▶ [REQUIRED WORK] Leaving out pictures, output exactly the lines below from the one that has "the 60 days" through the one that has "Laser Hair Removal", and nothing else.

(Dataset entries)
-------

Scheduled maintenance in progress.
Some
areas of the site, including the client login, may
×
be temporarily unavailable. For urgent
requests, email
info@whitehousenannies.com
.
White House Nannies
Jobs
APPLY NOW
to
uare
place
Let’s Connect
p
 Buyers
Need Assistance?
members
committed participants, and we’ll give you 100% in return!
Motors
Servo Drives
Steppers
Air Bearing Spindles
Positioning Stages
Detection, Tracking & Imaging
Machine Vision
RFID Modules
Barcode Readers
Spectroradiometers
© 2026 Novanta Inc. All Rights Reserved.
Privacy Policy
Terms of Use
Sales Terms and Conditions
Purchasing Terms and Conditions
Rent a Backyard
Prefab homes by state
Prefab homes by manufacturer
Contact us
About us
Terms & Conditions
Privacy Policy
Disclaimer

-------

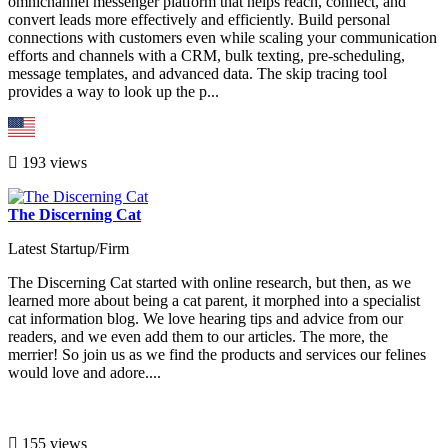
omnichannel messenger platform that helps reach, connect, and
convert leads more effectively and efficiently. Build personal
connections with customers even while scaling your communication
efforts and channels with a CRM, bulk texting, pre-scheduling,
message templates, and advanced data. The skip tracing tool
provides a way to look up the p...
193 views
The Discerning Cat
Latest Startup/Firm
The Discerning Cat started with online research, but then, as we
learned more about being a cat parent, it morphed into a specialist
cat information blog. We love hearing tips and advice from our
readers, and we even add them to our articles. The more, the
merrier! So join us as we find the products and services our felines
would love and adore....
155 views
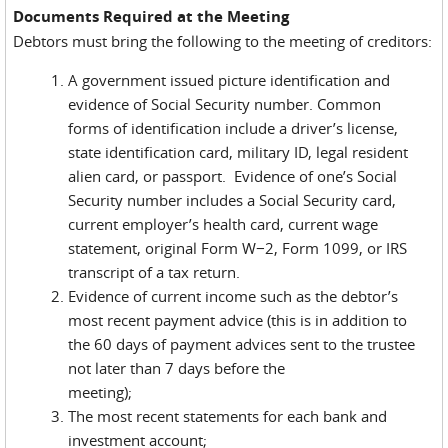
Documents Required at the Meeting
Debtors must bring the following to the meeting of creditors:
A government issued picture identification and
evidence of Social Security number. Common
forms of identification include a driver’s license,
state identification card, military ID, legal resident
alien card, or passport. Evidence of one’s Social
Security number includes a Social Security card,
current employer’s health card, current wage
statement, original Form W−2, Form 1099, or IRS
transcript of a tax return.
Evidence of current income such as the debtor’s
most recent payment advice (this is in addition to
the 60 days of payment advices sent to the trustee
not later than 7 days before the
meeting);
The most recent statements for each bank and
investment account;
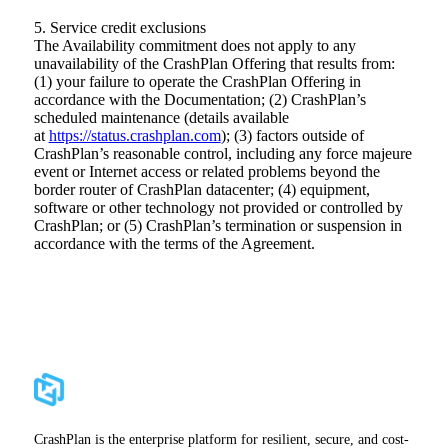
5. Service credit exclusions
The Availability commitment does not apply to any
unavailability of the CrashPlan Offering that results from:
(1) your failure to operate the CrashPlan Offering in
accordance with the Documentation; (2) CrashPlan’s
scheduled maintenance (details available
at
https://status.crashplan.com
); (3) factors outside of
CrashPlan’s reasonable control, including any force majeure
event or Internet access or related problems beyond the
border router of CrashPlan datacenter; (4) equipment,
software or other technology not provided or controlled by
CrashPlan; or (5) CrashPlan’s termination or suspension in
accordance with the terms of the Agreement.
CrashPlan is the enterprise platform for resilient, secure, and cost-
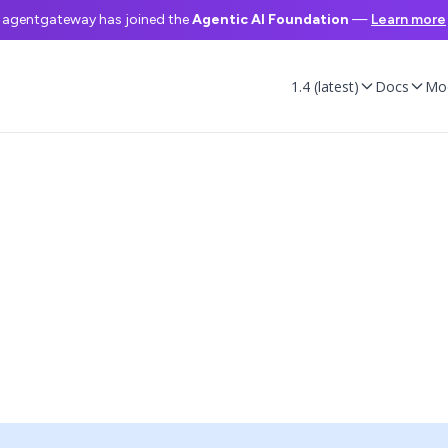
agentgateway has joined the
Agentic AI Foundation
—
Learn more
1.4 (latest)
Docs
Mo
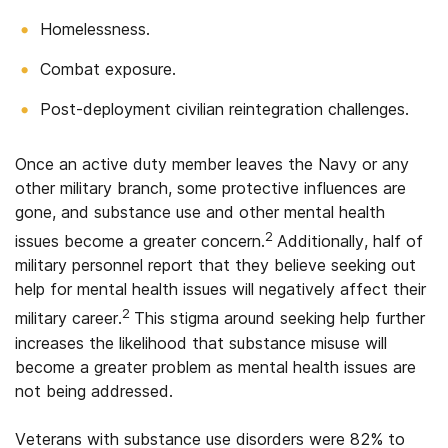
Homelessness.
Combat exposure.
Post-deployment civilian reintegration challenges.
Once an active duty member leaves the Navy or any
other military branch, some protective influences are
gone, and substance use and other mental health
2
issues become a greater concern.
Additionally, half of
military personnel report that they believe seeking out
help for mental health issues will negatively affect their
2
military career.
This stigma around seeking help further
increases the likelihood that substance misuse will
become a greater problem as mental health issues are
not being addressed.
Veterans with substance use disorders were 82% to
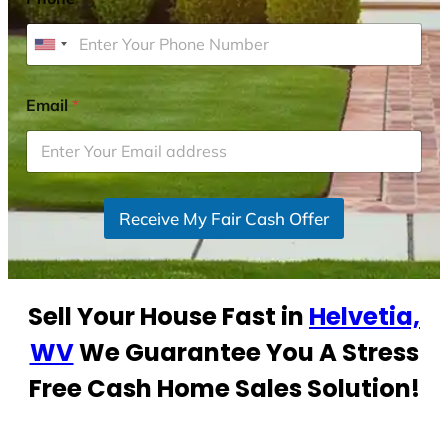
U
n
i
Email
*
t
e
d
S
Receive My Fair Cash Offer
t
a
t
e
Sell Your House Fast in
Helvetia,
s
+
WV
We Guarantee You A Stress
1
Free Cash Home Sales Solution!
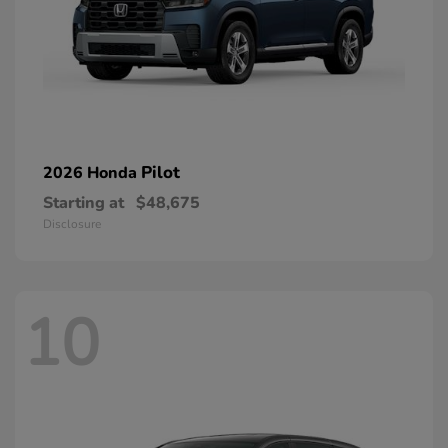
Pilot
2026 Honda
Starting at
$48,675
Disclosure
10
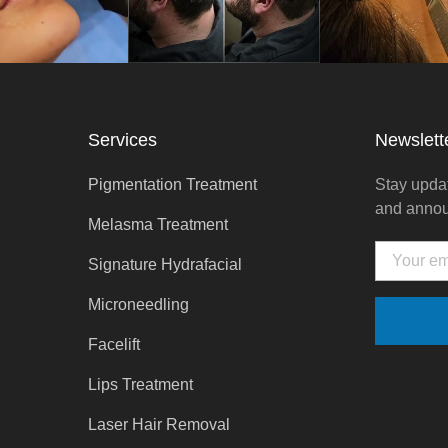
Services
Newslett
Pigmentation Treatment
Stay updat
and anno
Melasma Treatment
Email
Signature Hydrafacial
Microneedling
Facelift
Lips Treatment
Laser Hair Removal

-------

▶ [RESPONSE BOX]
the 60 days of payment advices sent to the trustee
not later than 7 days before the
meeting);
The most recent statements for each bank and
investment account;
5. Service credit exclusions
The Availability commitment does not apply to any
unavailability of the CrashPlan Offering that results from:
(1) your failure to operate the CrashPlan Offering in
accordance with the Documentation; (2) CrashPlan’s
scheduled maintenance (details available
at
https://status.crashplan.com
); (3) factors outside of
CrashPlan’s reasonable control, including any force majeure
event or Internet access or related problems beyond the
border router of CrashPlan datacenter; (4) equipment,
software or other technology not provided or controlled by
CrashPlan; or (5) CrashPlan’s termination or suspension in
accordance with the terms of the Agreement.
CrashPlan is the enterprise platform for resilient, secure, and cost-
agentgateway has joined the
Agentic AI Foundation
—
Learn more
1.4 (latest)
Docs
Mo
Homelessness.
Combat exposure.
Post-deployment civilian reintegration challenges.
Once an active duty member leaves the Navy or any
other military branch, some protective influences are
gone, and substance use and other mental health
2
issues become a greater concern.
Additionally, half of
military personnel report that they believe seeking out
help for mental health issues will negatively affect their
2
military career.
This stigma around seeking help further
increases the likelihood that substance misuse will
become a greater problem as mental health issues are
not being addressed.
Veterans with substance use disorders were 82% to
U
n
i
Email
*
t
e
d
S
Receive My Fair Cash Offer
t
a
t
e
Sell Your House Fast in
Helvetia,
s
+
WV
We Guarantee You A Stress
1
Free Cash Home Sales Solution!
Pilot
2026 Honda
Starting at
$48,675
Disclosure
10
Services
Newslett
Pigmentation Treatment
Stay updat
and anno
Melasma Treatment
Email
Signature Hydrafacial
Microneedling
Facelift
Lips Treatment
Laser Hair Removal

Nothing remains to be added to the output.